As implementations start to produce meaningful performance gains for organizations, they will have greater incentive to invest more in the technology, which brings five main IoT predictions for 2021.
1. Wearables will blur the line between consumer gadgets and medical devices
COVID-19 heightened the average person's desire for personal health monitoring. Both new and established vendors in the wearables market are rapidly rolling out medical monitoring features, such as heart rate variability, pulse oximeters, electrocardiography and continuous glucose monitoring.
The most innovative and socially minded organizations will aggregate individual data to discover larger population health trends and share their data sets to spur research advancements concurrently within the private, public and nonprofit sectors.
2. Consumers will be more concerned about data privacy
Emerging technologies tend to have a honeymoon period, where the excitement overshadows practical matters. As IoT becomes more mainstream, the public will demand to know where IoT is used in their lives, how it's used and who has access to personal data.
Home privacy is an obvious concern, but so is privacy in workspaces and public places. Devices that monitor physical distance or criminal activity straddle the line between beneficial to the greater good and infringing on the right to privacy. Organizations that use IoT can expect increased calls for IoT oversight.
3. AI IoT products will be more accessible
IoT and AI combine well because IoT generates a tremendous volume, which makes AI more useful. Organizations that mutually invest in IoT and AI can expect to see better outcomes than those who only invest in IoT.
Mutual investment in AI and IoT make predictive maintenance and user experience features possible. Despite advantages, AI and IoT projects prove more technically challenging than straight IoT projects, and the shortage of technical experts in both areas exasperates the issue. As AI IoT adoptions increase, software vendors will create more turnkey AI IoT offerings than what exists today to implement AI and IoT with fewer obstacles.
4. Digital twin adoption will explode due to increased remote work
Prior to the coronavirus pandemic, the concept of digital twins -- digital replicas of real-world things -- was still fairly early in the adoption curve. Pre-pandemic, digital twins appealed to organizations because they enabled experimentation and optimization without high overhead costs.

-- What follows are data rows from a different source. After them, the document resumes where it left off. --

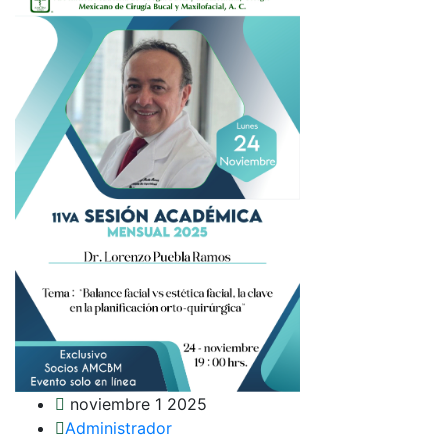
noviembre 1 2025
Administrador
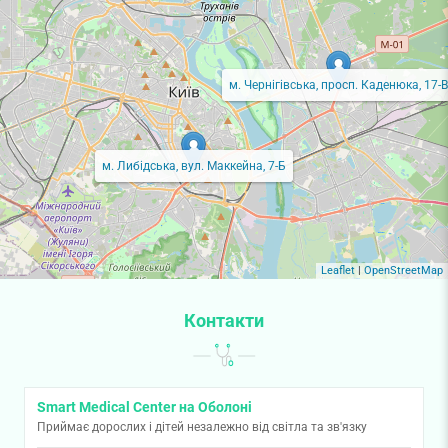
м. Чернігівська, просп. Каденюка, 17-В
м. Либідська, вул. Маккейна, 7-Б
Leaflet
|
OpenStreetMap
Контакти
Smart Medical Center на Оболоні
Приймає дорослих і дітей незалежно від світла та зв'язку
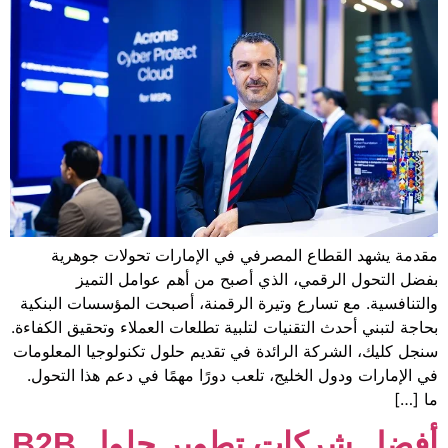
 المصرفي في الإمارات تحولات جوهرية
، الذي أصبح من أهم عوامل التميز
رع وتيرة الرقمنة، أصبحت المؤسسات البنكية
تقنيات لتلبية تطلعات العملاء وتحقيق الكفاءة.
الرائدة في تقديم حلول تكنولوجيا المعلومات
خليج، تلعب دورًا مهمًا في دعم هذا التحول.
أفضل شركات تطوير حلول B2B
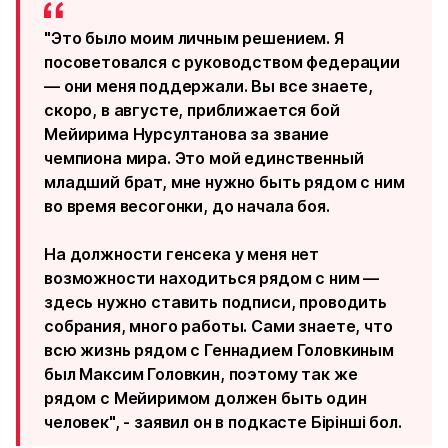
"Это было моим личным решением. Я
посоветовался с руководством федерации
— они меня поддержали. Вы все знаете,
скоро, в августе, приближается бой
Мейирима Нурсултанова за звание
чемпиона мира. Это мой единственный
младший брат, мне нужно быть рядом с ним
во время весогонки, до начала боя.
На должности генсека у меня нет
возможности находиться рядом с ним —
здесь нужно ставить подписи, проводить
собрания, много работы. Сами знаете, что
всю жизнь рядом с Геннадием Головкиным
был Максим Головкин, поэтому так же
рядом с Мейиримом должен быть один
человек", - заявил он в подкасте
Бірінші бол
.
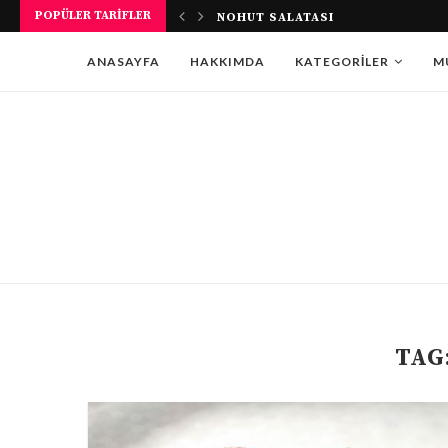
POPÜLER TARIFLER
NOHUT SALATASI
ANASAYFA
HAKKIMDA
KATEGORILER
M
TAG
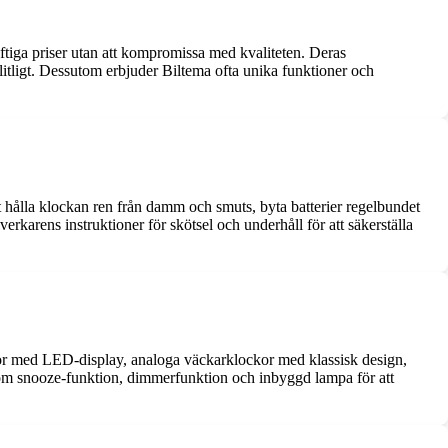
aftiga priser utan att kompromissa med kvaliteten. Deras
ålitligt. Dessutom erbjuder Biltema ofta unika funktioner och
t hålla klockan ren från damm och smuts, byta batterier regelbundet
verkarens instruktioner för skötsel och underhåll för att säkerställa
ckor med LED-display, analoga väckarklockor med klassisk design,
som snooze-funktion, dimmerfunktion och inbyggd lampa för att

That still holds true, but a new adoption driver has emerged: the shift to remote work. Even when things return to normal, fewer people will return to physical workplaces. Employees will continue to build and experiment; they will just be doing it from their home offices using digital twins.

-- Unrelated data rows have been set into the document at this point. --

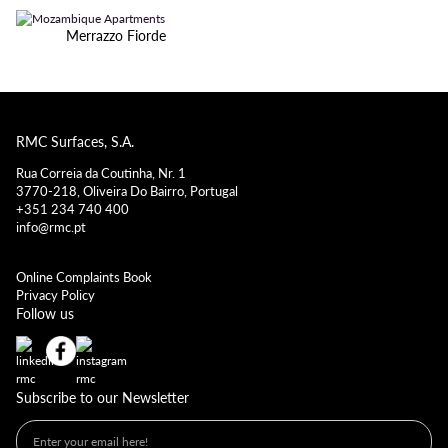
Merrazzo Fiorde
RMC Surfaces, S.A.
Rua Correia da Coutinha, Nr. 1
3770-218, Oliveira Do Bairro, Portugal
+351 234 740 400
info@rmc.pt
Online Complaints Book
Privacy Policy
Follow us
Subscribe to our Newsletter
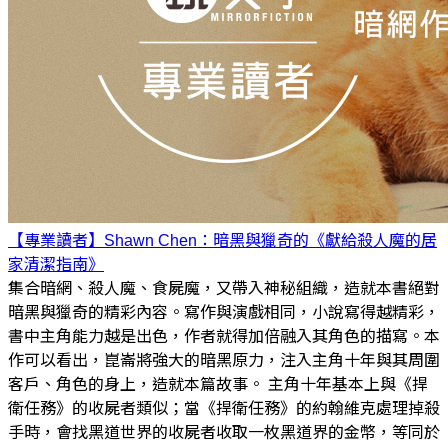
【專業讀者】Shawn Chen：暗黑與獵奇的《獻給殺人魔的居
家清潔指南》
集合暗網、殺人魔、食屍魔，又帶入神秘組織，造就本書絕對
暗黑與獵奇的精彩內容。寫作與演戲相同，小說寫得越精彩，
書中主角能力越是出色，作者就得加倍融入其角色的描寫。本
作可以看出，崑崙將強大的暗黑原力，注入主角十年與其周圍
客戶、角色的身上，造就本篇故事。 主角十年基本上與《捍
衛任務》的收屍者類似；當《捍衛任務》的約翰維克處理掉殺
手時，會找黑道世界的收屍者收取一枚黑道界的金幣，等同於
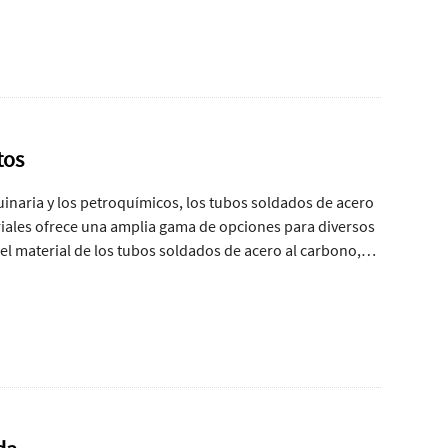
o técnicas de soldadura avanzada, mejora la eficiencia
ento de material confiable.
tos
inaria y los petroquímicos, los tubos soldados de acero
iales ofrece una amplia gama de opciones para diversos
 del material de los tubos soldados de acero al carbono,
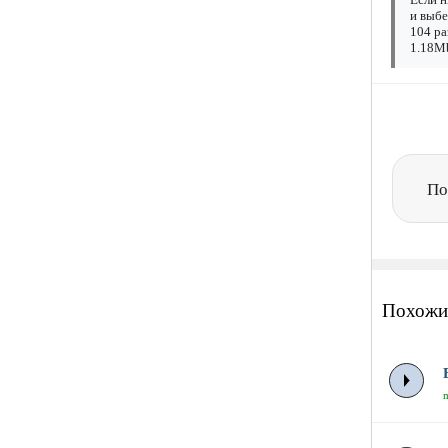
и выбе
104 ра
1.18Mb
По
Похожи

5. Edge computing will benefit from green energy investment
The climate was another big news focus for 2020. Wildfires, hurricanes and other climate disasters have attracted renewed attention from citizens and politicians alike. The utility industry has already embraced edge computing for real-time monitoring and optimization of energy usage, and that will continue and expand into ancillary sectors.
Another often-overlooked green benefit of edge computing is that it reduces network traffic and dependence on data centers and their hefty energy demands. Public and private sector investments in sustainable setups will create more demand for edge-computing offerings.